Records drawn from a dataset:
------------------------------------------------------------------------
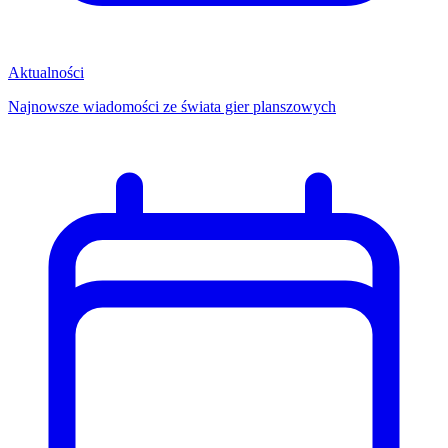
Aktualności
Najnowsze wiadomości ze świata gier planszowych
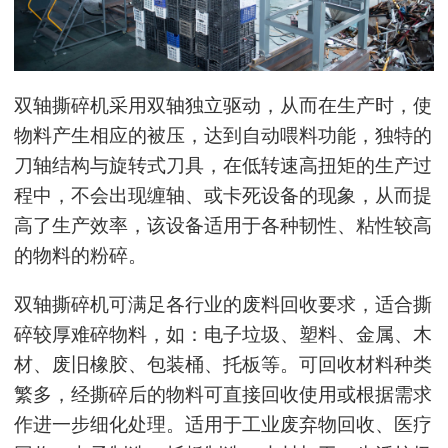
双轴撕碎机采用双轴独立驱动，从而在生产时，使
物料产生相应的被压，达到自动喂料功能，独特的
刀轴结构与旋转式刀具，在低转速高扭矩的生产过
程中，不会出现缠轴、或卡死设备的现象，从而提
高了生产效率，该设备适用于各种韧性、粘性较高
的物料的粉碎。
双轴撕碎机可满足各行业的废料回收要求，适合撕
碎较厚难碎物料，如：电子垃圾、塑料、金属、木
材、废旧橡胶、包装桶、托板等。可回收材料种类
繁多，经撕碎后的物料可直接回收使用或根据需求
作进一步细化处理。适用于工业废弃物回收、医疗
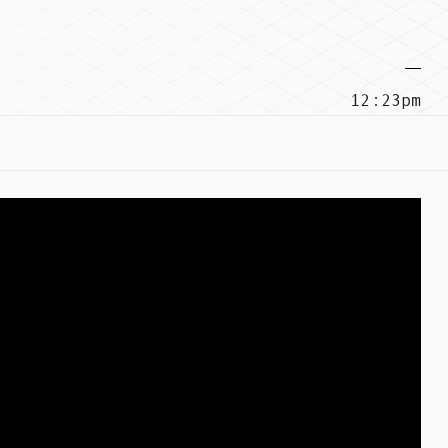
12:23pm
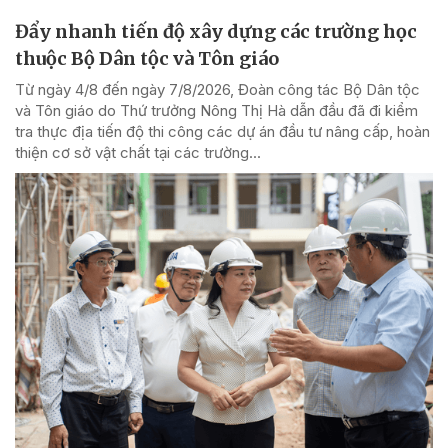
Đẩy nhanh tiến độ xây dựng các trường học
thuộc Bộ Dân tộc và Tôn giáo
Từ ngày 4/8 đến ngày 7/8/2026, Đoàn công tác Bộ Dân tộc
và Tôn giáo do Thứ trưởng Nông Thị Hà dẫn đầu đã đi kiểm
tra thực địa tiến độ thi công các dự án đầu tư nâng cấp, hoàn
thiện cơ sở vật chất tại các trường...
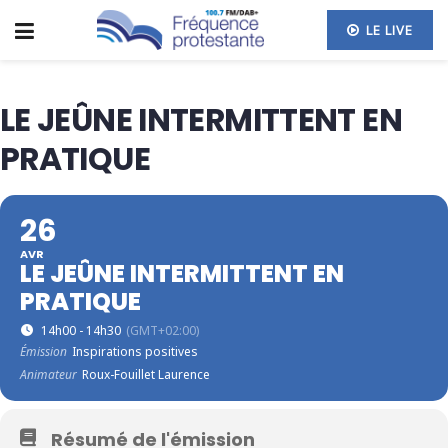
LE LIVE
LE JEÛNE INTERMITTENT EN
PRATIQUE
26
AVR
LE JEÛNE INTERMITTENT EN
PRATIQUE
14h00 - 14h30
(GMT+02:00)
Émission
Inspirations positives
Animateur
Roux-Fouillet Laurence
Résumé de l'émission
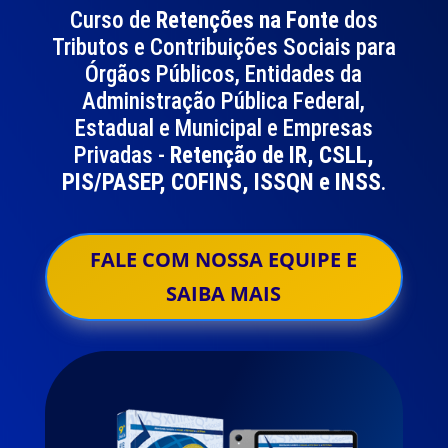
Curso de
Retenções na Fonte
dos
Tributos e Contribuições Sociais para
Órgãos Públicos, Entidades da
Administração Pública Federal,
Estadual e Municipal e Empresas
Privadas -
Retenção de IR, CSLL,
PIS/PASEP, COFINS, ISSQN e INSS
.
FALE COM NOSSA EQUIPE E
SAIBA MAIS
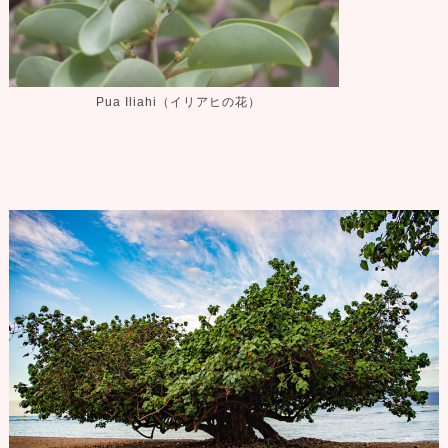
Pua Iliahi（イリアヒの花）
------------------------------------------------------------------------
_Exercise brief_:
Search the entries for the word "tiến". Copy each line where it appears.

_Task solution_:
Đẩy nhanh tiến độ xây dựng các trường học
tra thực địa tiến độ thi công các dự án đầu tư nâng cấp, hoàn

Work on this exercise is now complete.